Apr 21, 2005 16:29
This is what I hate about vacation. Time just goes by, a day in the blink of an eye. Why, it's already nearing the end right now. Seriously, IT'S F-ING THURSDAY! That's the second half of the break beginning, nevermind that there's only about 7 hours left in the day. It goes so fast, and then school and a regular biological clock hits you like a baseball bat in Robert DeNiro's hand hits...you. I don't want it to be over, I have so much more I want and have to do. I need to work on my Civics projects, do more planning for Battle of the Bands, practice with my own band to make sure we've got our shit together, write at least one good song, clean out my closet/drawers, etc. I hate not having enough time to do what I have to. Maybe it's my own fault, since I can't budget my time well.
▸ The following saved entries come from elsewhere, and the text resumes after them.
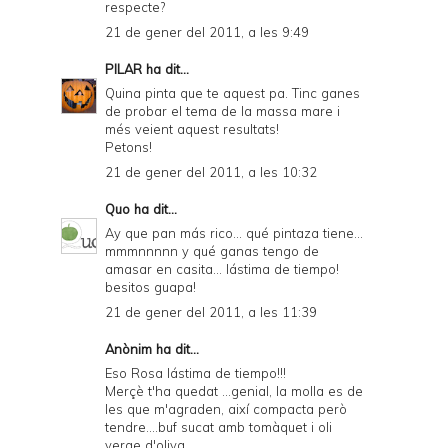
respecte?
21 de gener del 2011, a les 9:49
PILAR
ha dit...
Quina pinta que te aquest pa. Tinc ganes
de probar el tema de la massa mare i
més veient aquest resultats!
Petons!
21 de gener del 2011, a les 10:32
Quo
ha dit...
Ay que pan más rico... qué pintaza tiene...
mmmnnnnn y qué ganas tengo de
amasar en casita... lástima de tiempo!
besitos guapa!
21 de gener del 2011, a les 11:39
Anònim ha dit...
Eso Rosa lástima de tiempo!!!
Merçè t'ha quedat ...genial, la molla es de
les que m'agraden, així compacta però
tendre....buf sucat amb tomàquet i oli
verge d'oliva...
After this, I have play rehearsals, among many other things. It may be the pinnacle of one's patheticness when they realize how really pathetic they are. Really, really pathetic. And on top of that, I haven't been able to get any time to go out and get newspaper advertisments (sorry Gaby, but it's the truth, I really just haven't had the time between my stuff and my mom's work schedule).
You know what would be dope as hell? If you could stop and/or turn back time. It'd be super easy to just turn back the clock at a moment's notice and do what you have to with more time to do it, not taking time out of what you already have to do. I wonder if I'd budget my time well even then. Probably not.
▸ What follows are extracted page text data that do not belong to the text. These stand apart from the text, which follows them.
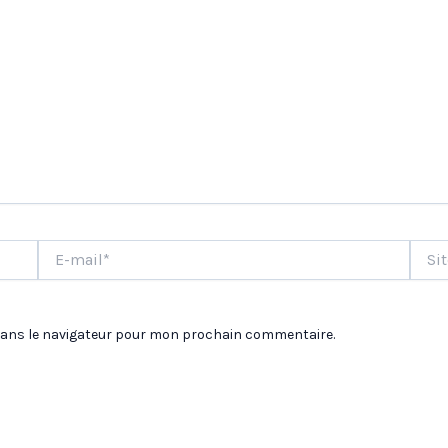
E-
Site
mail*
dans le navigateur pour mon prochain commentaire.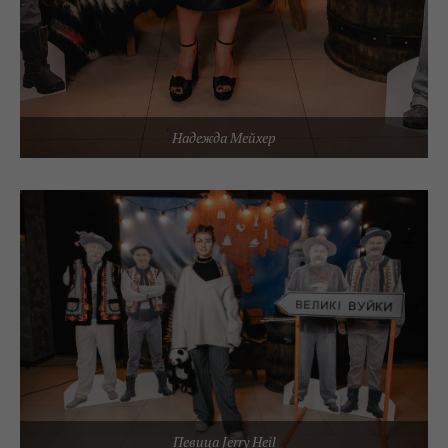
Надежда Мейхер
Певица Jerry Heil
I think this is a well-deserved break, no doubt, and I'm resting as I should be. But it's just been going too fast. I think that even the summer's going to be like this, with time whizzing by and two months being over faster than you can say "we're free from the tyranny of AHS!". All the amazing seniors I know from Avon and other schools in the area will be gone and going off to college, while I'll be stuck in this hellhole like a rat in a cage. I'll be doing other stuff this summer too, as I'm sure everyone will be, and even that will be over soon enough, but not before you feel like you're still working.
It's wierd how time seems to work with your conscience against you; when you want something to be over with quickly, it seems to take 20 days, but when you want something to go on for a longer time, it seems to be over in a matter of minutes.